Gautier dans l'une des voies dans le huitème degré réalisée durant le séjour |
Voyage au cœur des gorges
approche |
Il fait jour depuis moins de 2h lorsque nous traversons les gorges pour rejoindre la base du Pilier du Couchant semblable à une fusée pointant sa tête vers la lune diaphane. Ce vaisseau de pierre dressé au cœur des gorges réserve à ses passagers un voyage d’un peu plus de 250m scindé en 6 à 8 étapes selon l’option adoptée. L’itinéraire ouvert par Guy Abert, prolixe guide de haute-montagne et génial touche-à-tout, emporte à la dernière minute notre faveur. La ligne, parallèle à la voie normale qui tire parti d’un système de larges fissures sur la gauche du pilier, préfère la succession de colonnes compactes encore plus à gauche, à quelques volées du pilier voisin.
le pilier du couchant à droite |
Après une première longueur en demi-teinte les suivantes rivalisent de qualité et de diversité gestuelle : croisés, inversées, oppositions, changements de main, mouvement ample, adhérence et grattonages sur un rocher abrasif sans être douloureux ravissent nos corps et nos esprits.
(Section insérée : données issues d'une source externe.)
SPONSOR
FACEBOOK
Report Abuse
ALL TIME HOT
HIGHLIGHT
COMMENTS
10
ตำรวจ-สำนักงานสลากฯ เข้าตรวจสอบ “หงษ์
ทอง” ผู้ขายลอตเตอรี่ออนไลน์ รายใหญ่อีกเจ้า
Petit à petit le canyon jusque-là silencieux s’emplit de files de visiteurs dont les voix résonnent en plusieurs langues d’une paroi à l’autre, les moteurs vrombissent et les klaxons jouent de concert. Mais la solitude de la paroi, la vue qui se déploie sur la vallée et l’oasis qui y serpente, l’intelligence avec laquelle la voie a été tracée et équipée compensent amplement ces préjudices. Et si nous sommes loin de l’environnement préservé de Taghia, la beauté intrinsèque de l’escalade demeure identique à ce qu’elle était à l’ouverture, avant la folklorisation des lieux, et les traces de magnésie moins nombreuses que de l’autre côté de l’Atlas apportent cette part d’inconnu qui fait le sel des grandes voies.
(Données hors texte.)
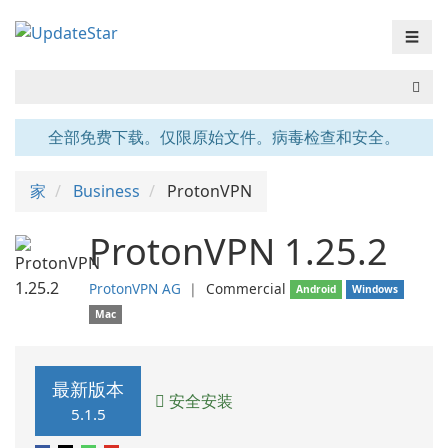
☰
全部免费下载。仅限原始文件。病毒检查和安全。
家
Business
ProtonVPN
ProtonVPN 1.25.2
ProtonVPN AG
❘
Commercial
Android
Windows
Mac
最新版本
安全安装
5.1.5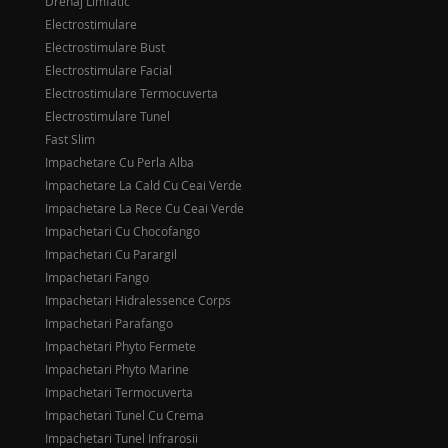
Drenaj Limfatic
Electrostimulare
Electrostimulare Bust
Electrostimulare Facial
Electrostimulare Termocuverta
Electrostimulare Tunel
Fast Slim
Impachetare Cu Perla Alba
Impachetare La Cald Cu Ceai Verde
Impachetare La Rece Cu Ceai Verde
Impachetari Cu Chocofango
Impachetari Cu Parargil
Impachetari Fango
Impachetari Hidralessence Corps
Impachetari Parafango
Impachetari Phyto Fermete
Impachetari Phyto Marine
Impachetari Termocuverta
Impachetari Tunel Cu Crema
Impachetari Tunel Infrarosii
la paroi du Levant vue depuis les gorges |
Au cours de cet exercice il n’est pas rare de perdre de vue son partenaire, aussi la corde devient-elle avec l’habitude une sorte de prolongement de nos corps, un nerf à travers lequel se propagent les informations basiques permettant à la cordée de rester en contact. Installé au relais depuis lequel j’assure Julie, mes doigts ressentent de plus en plus finement les plus petites vibrations que ses mouvements transmettent à la corde, 20, 30, 35 mètres plus haut. A la manière d’un insecte dont les antennes l’informent sur son environnement je devine désormais quand elle a besoin que je reprenne de la corde ou au contraire quand je dois la laisser lâche pour ne pas enfreindre ses mouvements, je pressens quand elle va partir à gauche, redescendre, filer à droite, s’arrêter pour réfléchir ou courir jusqu’à la prochaine protection. Réciproquement quand je suis de tête c’est elle qui reçoit et analyse instinctivement ces informations. Aussi nous progressons de manière de plus en plus fluide, formant pour la première fois peut-être ce qu’on peut appeler une cordée plutôt que deux partenaires. Nous pourfendons l’ombre des gorges peu de temps avant le sommet éblouis.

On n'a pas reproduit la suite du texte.